Per questo, hanno spiegato gli operatori americani, da Paolo Battegazzore di “Folio Wine” a Nunzio Castaldo di “WineBow”, per citarne alcuni, per le piccole cantine la qualità altissima del prodotto è ormai un pre-requisito: fondamentale cercare importatori che abbiano poi una rete di distributori adeguata e che condividano pienamente la filosofia dell’azienda, per aiutare le sue etichette a trovare uno spazio in un mercato, come quello di New York, dove ci sono più di 100 distributori, 13.400 tipi di wine & spirits, con 9.000 prodotti vinicoli, di cui 2.000 rappresentano il 90% dei guadagni, e 11.000 solo il 10%, con il nettare di Bacco che fa girare “solo” il 33% del business totale delle bevande alcoliche.
Non solo: dopo aver trovato un importatore e un distributore “ad hoc” per le esigenze della cantina, è fondamentale assicurarsi protezioni finanziare, perché spesso i piccoli distributori, che sono i più disposti verso nuove piccole realtà e nuovi vitigni, rischiano di rimanere indietro con i pagamenti. Senza contare che non si possono dimenticare misure di contrasto per le oscillazioni del cambio euro-dollaro, che in questo momento penalizzano il vino italiano, o l’importanza di essere ben posizionati nei giudizi delle classifiche dei vari “Wine Spectator”, “Wine Enthusiast” e “Wine Advocate”, che non sono totalmente discriminanti, ma possono essere un buon punto di contatto tra produttori e operatori.

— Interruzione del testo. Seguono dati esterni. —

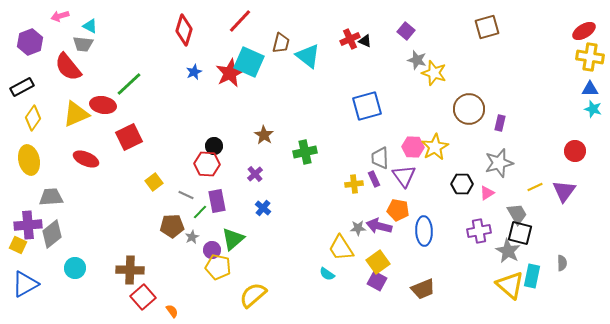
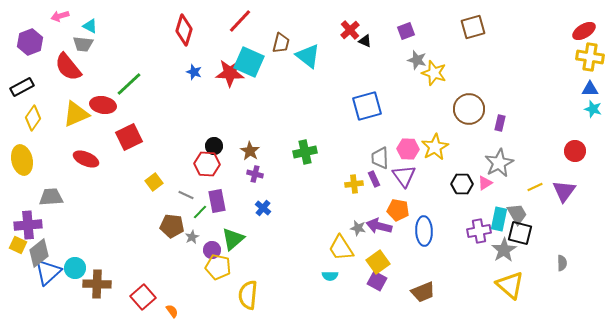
brown square at (487, 27): moved 14 px left
purple square at (406, 31): rotated 30 degrees clockwise
red cross at (350, 39): moved 9 px up; rotated 18 degrees counterclockwise
blue star at (194, 72): rotated 28 degrees counterclockwise
red star at (230, 73): rotated 28 degrees clockwise
brown star at (264, 135): moved 14 px left, 16 px down
pink hexagon at (413, 147): moved 5 px left, 2 px down
yellow ellipse at (29, 160): moved 7 px left
gray star at (499, 163): rotated 12 degrees counterclockwise
purple cross at (255, 174): rotated 35 degrees counterclockwise
pink triangle at (487, 193): moved 2 px left, 10 px up
brown pentagon at (172, 226): rotated 10 degrees clockwise
gray star at (358, 228): rotated 14 degrees clockwise
gray diamond at (52, 234): moved 13 px left, 19 px down
gray star at (508, 251): moved 4 px left, 1 px up; rotated 10 degrees clockwise
brown cross at (130, 270): moved 33 px left, 14 px down
cyan semicircle at (327, 274): moved 3 px right, 2 px down; rotated 35 degrees counterclockwise
cyan rectangle at (532, 276): moved 33 px left, 57 px up
blue triangle at (25, 284): moved 23 px right, 12 px up; rotated 12 degrees counterclockwise
brown trapezoid at (423, 289): moved 3 px down
yellow semicircle at (253, 295): moved 5 px left; rotated 44 degrees counterclockwise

Gli spazi per crescere, per il vino italiano, ci sono eccome: nel momento dedicato ai consumatori del “Vinitaly Day at Eataly”, più di mille persone hanno preso d’assalto i banchi di assaggio dei nettari tricolore, per un evento che, in poche ore, ha raccolto 33.000 dollari devoluti completamente in beneficenza alla American Cancer Society.
Fondamentale, allora che chi organizza eventi di promozione all’estero, come il “Vinitaly in the World”, si assuma sempre di più un ruolo di formazione, soprattutto per le cantine giovani, piccole e meno strutturate che voglio portare il loro vino fuori dai confini nazionali in mercati che, se non si conosco bene le regole, le convenzioni e i trend di consumo, diventano grossi rischi invece che grandi opportunità. Ed è su questo che il tour mondiale di Vinitaly punta dritto a vele spiegate.